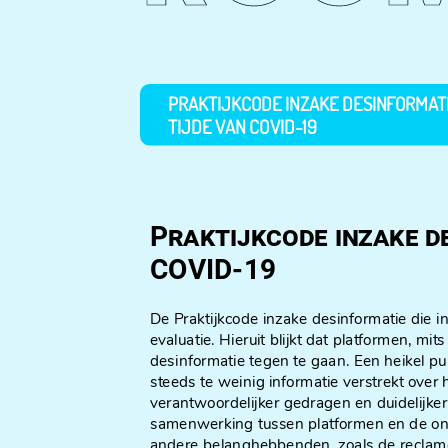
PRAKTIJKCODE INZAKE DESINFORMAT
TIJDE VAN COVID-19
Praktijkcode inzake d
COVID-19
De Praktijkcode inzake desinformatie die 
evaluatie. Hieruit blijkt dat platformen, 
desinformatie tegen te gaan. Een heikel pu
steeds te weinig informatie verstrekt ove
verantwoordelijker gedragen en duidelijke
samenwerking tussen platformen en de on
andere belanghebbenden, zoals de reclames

==

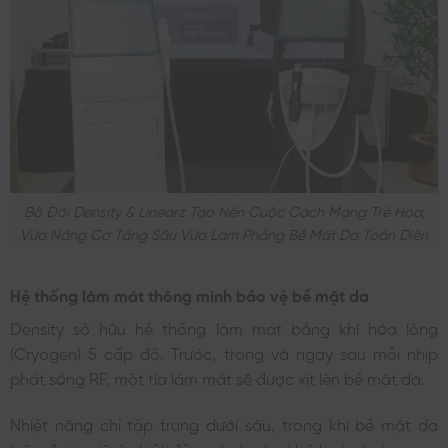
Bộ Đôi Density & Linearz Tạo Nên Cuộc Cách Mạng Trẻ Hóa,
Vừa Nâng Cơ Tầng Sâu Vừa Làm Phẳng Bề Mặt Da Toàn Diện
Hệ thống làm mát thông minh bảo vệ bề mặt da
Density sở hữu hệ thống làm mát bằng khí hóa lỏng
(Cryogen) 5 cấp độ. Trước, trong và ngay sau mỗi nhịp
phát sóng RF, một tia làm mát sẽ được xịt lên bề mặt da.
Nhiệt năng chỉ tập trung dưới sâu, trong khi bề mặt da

--

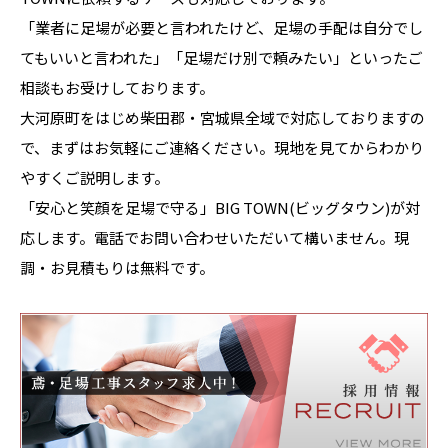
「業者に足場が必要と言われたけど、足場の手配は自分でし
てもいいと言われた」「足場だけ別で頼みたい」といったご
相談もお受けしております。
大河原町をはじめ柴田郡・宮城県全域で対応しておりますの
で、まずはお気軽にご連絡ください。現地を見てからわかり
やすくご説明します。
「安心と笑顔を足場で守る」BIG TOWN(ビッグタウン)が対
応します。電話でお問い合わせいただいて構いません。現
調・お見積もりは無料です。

*Your assignment:* Going down the listing above, begin printing at the line with "Vừa Nâng Cơ" and finish with the line with "Nhiệt năng chỉ", exactly as they appear.

*Task answer:*
Vừa Nâng Cơ Tầng Sâu Vừa Làm Phẳng Bề Mặt Da Toàn Diện
Hệ thống làm mát thông minh bảo vệ bề mặt da
Density sở hữu hệ thống làm mát bằng khí hóa lỏng
(Cryogen) 5 cấp độ. Trước, trong và ngay sau mỗi nhịp
phát sóng RF, một tia làm mát sẽ được xịt lên bề mặt da.
Nhiệt năng chỉ tập trung dưới sâu, trong khi bề mặt da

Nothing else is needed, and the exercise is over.